Mps1 as a link between centrosomes and genomic instability.

Centrosomes are microtubule-organizing centers that must be precisely duplicated before mitosis. Centrosomes regulate mitotic spindle assembly, and the presence of excess centrosomes leads to the production of aberrant mitotic spindles which generate chromosome segregation errors. Many human tumors possess excess centrosomes that lead to the production of abnormal spindles in situ. In some tumors, these extra centrosomes appear before aneuploidy, suggesting that defects in centrosome duplication might promote genomic instability and tumorigenesis. The Mps1 protein kinase is required for centrosome duplication, and preventing the proteasome-dependent degradation of Mps1 at centrosomes increases its local concentration and causes the production of excess centrosomes during a prolonged S-phase. Here, we show that Mps1 degradation is misregulated in two tumor-derived cell lines, and that the failure to appropriately degrade Mps1 correlates with the ability of these cells to produce extra centrosomes during a prolonged S-phase. In the 21NT breast-tumor derived cell line, a mutant Mps1 protein that is normally constitutively degraded can accumulate at centrosomes and perturb centrosome duplication, suggesting that these cells have a defect in the mechanisms that target Mps1 to the proteasome. In contrast, the U2OS osteosarcoma cell line expresses a nondegradable form of Mps1, which we show causes the dose-dependent over duplication of centrioles even at very low levels of expression. Our data demonstrate that defects in Mps1 degradation can occur through multiple mechanisms, and suggest that Mps1 may provide a link between the control of centrosome duplication and genomic instability.

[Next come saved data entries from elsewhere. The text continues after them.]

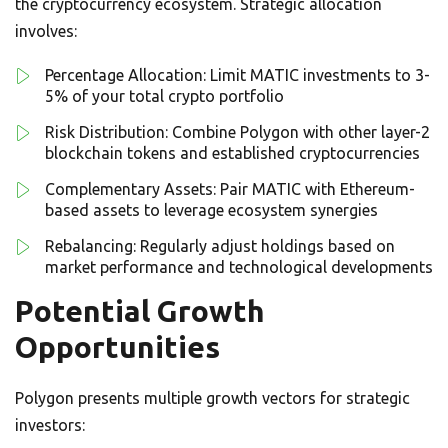
the cryptocurrency ecosystem. Strategic allocation
involves:
Percentage Allocation: Limit MATIC investments to 3-
5% of your total crypto portfolio
Risk Distribution: Combine Polygon with other layer-2
blockchain tokens and established cryptocurrencies
Complementary Assets: Pair MATIC with Ethereum-
based assets to leverage ecosystem synergies
Rebalancing: Regularly adjust holdings based on
market performance and technological developments
Potential Growth
Opportunities
Polygon presents multiple growth vectors for strategic
investors:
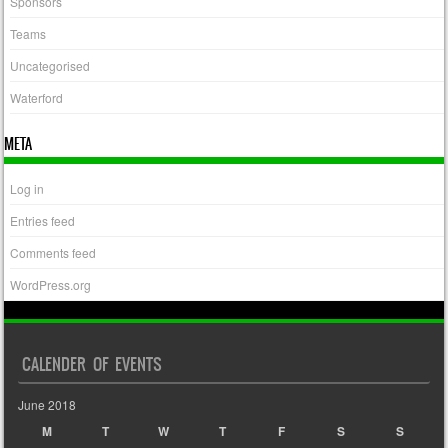
Sponsors
Teams
Uncategorised
Waterford
META
Log in
Entries feed
Comments feed
WordPress.org
CALENDER OF EVENTS
June 2018
M
T
W
T
F
S
S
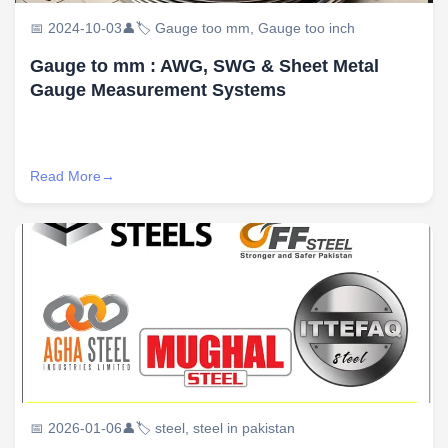
📅 2024-10-03
👤
🏷️ Gauge too mm, Gauge too inch
Gauge to mm : AWG, SWG & Sheet Metal
Gauge Measurement Systems
Read More
📅 2026-01-06
👤
🏷️ steel, steel in pakistan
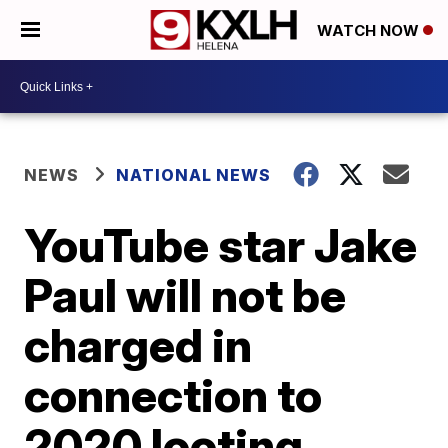
WATCH NOW
NEWS
NATIONAL NEWS
YouTube star Jake
Paul will not be
charged in
connection to
2020 looting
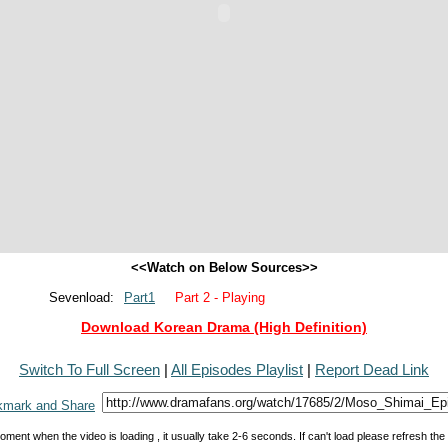
<<Watch on Below Sources>>
Sevenload:
Part1
Part 2 - Playing
Download Korean Drama (High Definition)
Switch To Full Screen
|
All Episodes Playlist
|
Report Dead Link
oment when the video is loading , it usually take 2-6 seconds. If can't load please refresh th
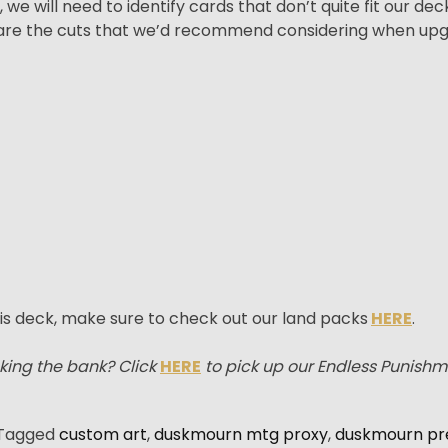
e will need to identify cards that don’t quite fit our de
e are the cuts that we’d recommend considering when up
is deck, make sure to check out our land packs
HERE
.
king the bank? Click
HERE
to pick up our Endless Punish
Tagged
custom art
,
duskmourn mtg proxy
,
duskmourn pr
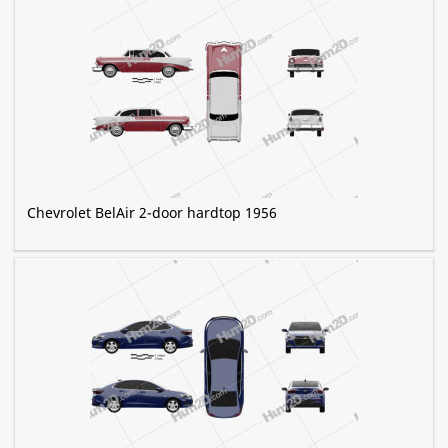
Chevrolet BelAir 2-door hardtop 1956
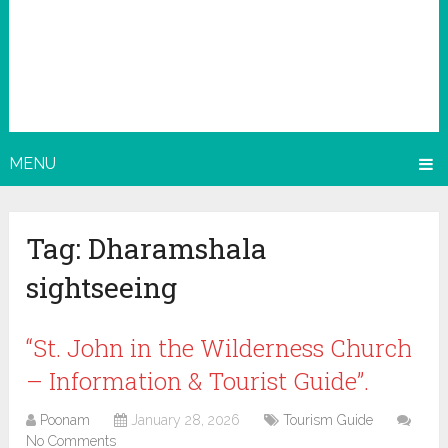
MENU
Tag:
Dharamshala
sightseeing
“St. John in the Wilderness Church
– Information & Tourist Guide”.
Poonam
January 28, 2026
Tourism Guide
No Comments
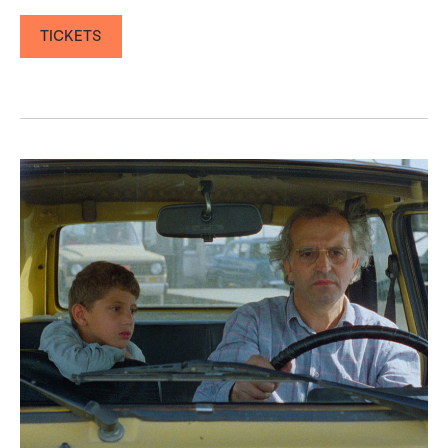
TICKETS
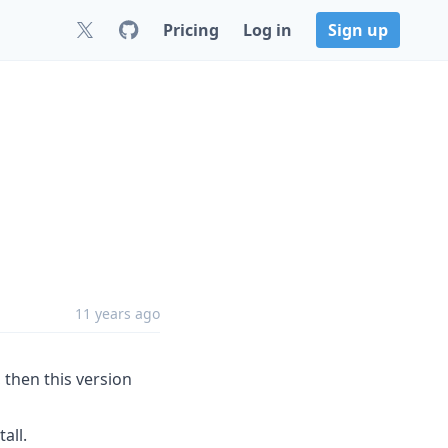
Pricing
Log in
Sign up
11 years ago
ll, then this version
all.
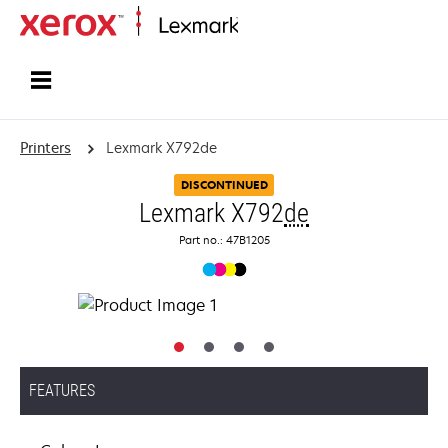
Home
Printers
Lexmark X792de
DISCONTINUED
Lexmark X792
de
Part no.: 47B1205
FEATURES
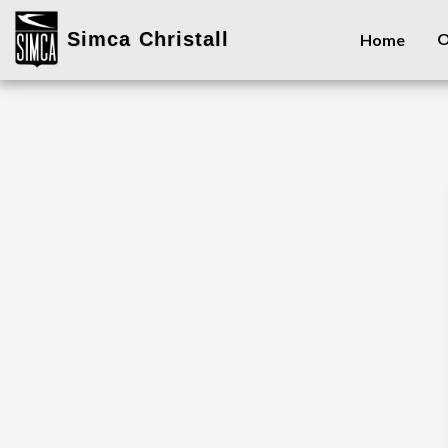
Simca Christall
O
Home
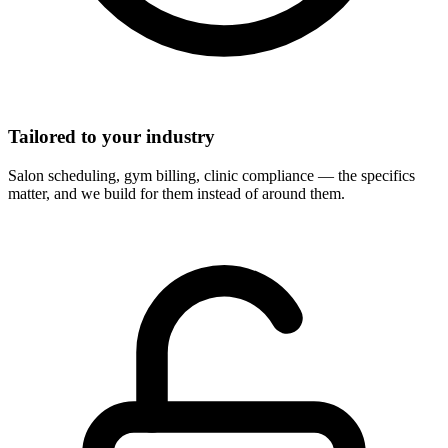
Tailored to your industry
Salon scheduling, gym billing, clinic compliance — the specifics
matter, and we build for them instead of around them.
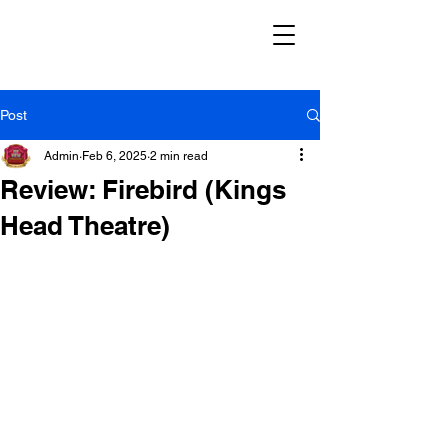
Post
Admin
Feb 6, 2025
2 min read
Review: Firebird (Kings
Head Theatre)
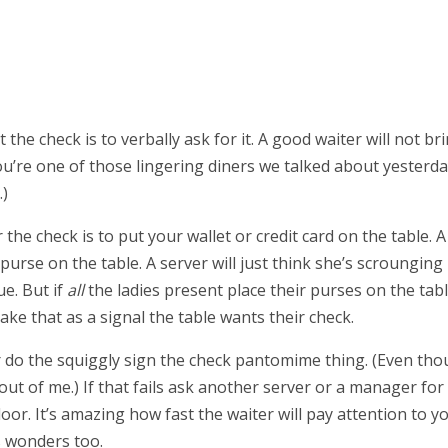
he check is to verbally ask for it. A good waiter will not br
 you’re one of those lingering diners we talked about yesterd
.)
the check is to put your wallet or credit card on the table. A
urse on the table. A server will just think she’s scrounging
ue. But if
all
the ladies present place their purses on the tabl
ake that as a signal the table wants their check.
r do the squiggly sign the check pantomime thing. (Even th
l out of me.) If that fails ask another server or a manager for
he door. It’s amazing how fast the waiter will pay attention to y
s wonders too.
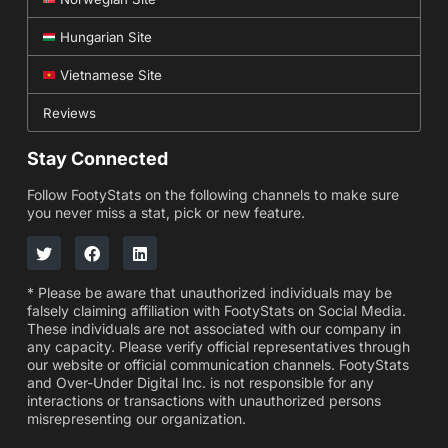
Hungarian Site
Vietnamese Site
Reviews
Stay Connected
Follow FootyStats on the following channels to make sure
you never miss a stat, pick or new feature.
* Please be aware that unauthorized individuals may be
falsely claiming affiliation with FootyStats on Social Media.
These individuals are not associated with our company in
any capacity. Please verify official representatives through
our website or official communication channels. FootyStats
and Over-Under Digital Inc. is not responsible for any
interactions or transactions with unauthorized persons
misrepresenting our organization.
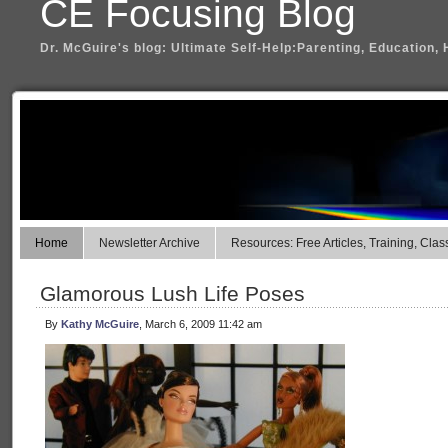
CE Focusing Blog
Dr. McGuire's blog: Ultimate Self-Help:Parenting, Education, 
Home
Newsletter Archive
Resources: Free Articles, Training, Clas
Glamorous Lush Life Poses
By
Kathy McGuire
, March 6, 2009 11:42 am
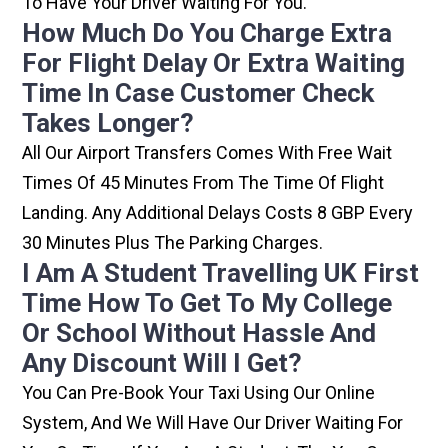
To Have Your Driver Waiting For You.
How Much Do You Charge Extra
For Flight Delay Or Extra Waiting
Time In Case Customer Check
Takes Longer?
All Our Airport Transfers Comes With Free Wait
Times Of 45 Minutes From The Time Of Flight
Landing. Any Additional Delays Costs 8 GBP Every
30 Minutes Plus The Parking Charges.
I Am A Student Travelling UK First
Time How To Get To My College
Or School Without Hassle And
Any Discount Will I Get?
You Can Pre-Book Your Taxi Using Our Online
System, And We Will Have Our Driver Waiting For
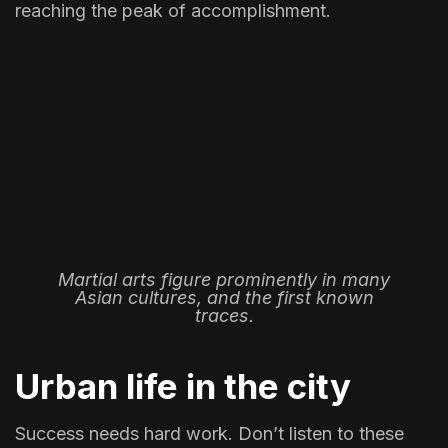
reaching the peak of accomplishment.
Martial arts figure prominently in many
Asian cultures, and the first known
traces.
Urban life in the city
Success needs hard work. Don’t listen to these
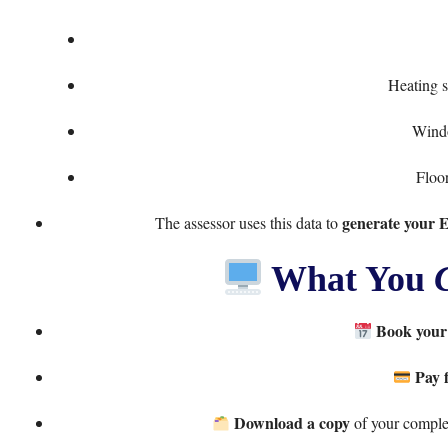
Heating s
Windo
Floor
generate your 
The assessor uses this data to
What You
Book your
Pay 
Download a copy
of your complet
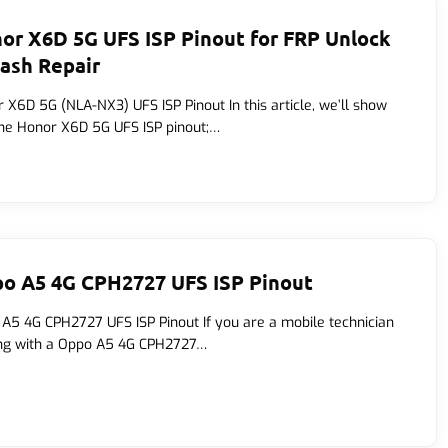
or X6D 5G UFS ISP Pinout for FRP Unlock
lash Repair
 X6D 5G (NLA-NX3) UFS ISP Pinout In this article, we’ll show
he Honor X6D 5G UFS ISP pinout;…
o A5 4G CPH2727 UFS ISP Pinout
A5 4G CPH2727 UFS ISP Pinout If you are a mobile technician
ng with a Oppo A5 4G CPH2727…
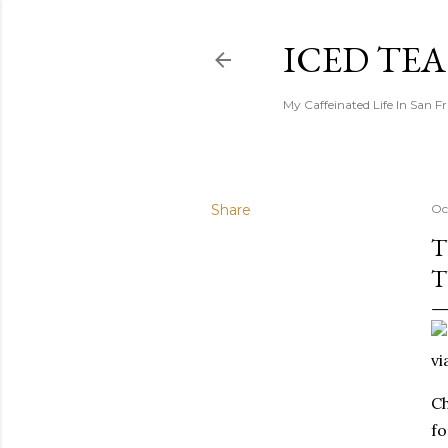
ICED TE
My Caffeinated Life In San F
Share
Oc
T
T
vi
Ch
fo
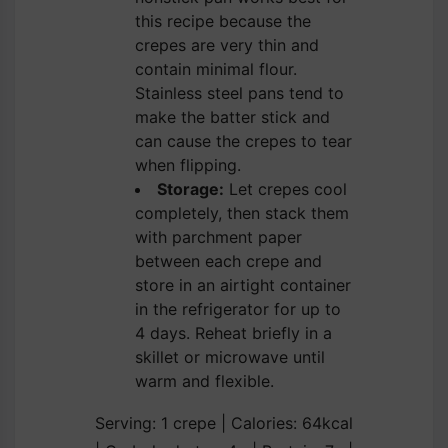
this recipe because the
crepes are very thin and
contain minimal flour.
Stainless steel pans tend to
make the batter stick and
can cause the crepes to tear
when flipping.
Storage:
Let crepes cool
completely, then stack them
with parchment paper
between each crepe and
store in an airtight container
in the refrigerator for up to
4 days. Reheat briefly in a
skillet or microwave until
warm and flexible.
Serving:
1
crepe
|
Calories:
64
kcal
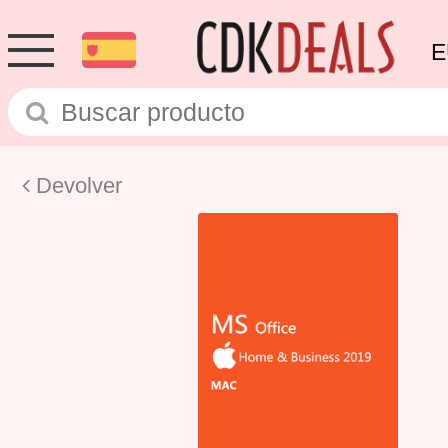
E
Devolver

Preventing the degradation of mps1 at centrosomes is sufficient to cause centrosome reduplication in human cells.

Supernumerary centrosomes promote the assembly of abnormal mitotic spindles in many human tumors. In human cells, overexpression of the cyclin-dependent kinase (Cdk)2 partner cyclin A during a prolonged S phase produces extra centrosomes, called centrosome reduplication. Cdk2 activity protects the Mps1 protein kinase from proteasome-mediated degradation, and we demonstrate here that Mps1 mediates cyclin A-dependent centrosome reduplication. Overexpression of cyclin A or a brief proteasome inhibition increases the centrosomal levels of Mps1, whereas depletion of Cdk2 leads to the proteasome-dependent loss of Mps1 from centrosomes only. When a Cdk2 phosphorylation site within Mps1 (T468) is mutated to alanine, Mps1 cannot accumulate at centrosomes or participate in centrosome duplication. In contrast, phosphomimetic mutations at T468 or deletion of the region surrounding T468 prevent the proteasome-dependent removal of Mps1 from centrosomes in the absence of Cdk2 activity. Moreover, cyclin A-dependent centrosome reduplication requires Mps1, and these stabilizing Mps1 mutations cause centrosome reduplication, bypassing cyclin A. Together, our data demonstrate that the region surrounding T468 contains a motif that regulates the accumulation of Mps1 at centrosomes. We suggest that phosphorylation of T468 attenuates the degradation of Mps1 at centrosomes and that preventing this degradation is necessary and sufficient to cause centrosome reduplication in human cells.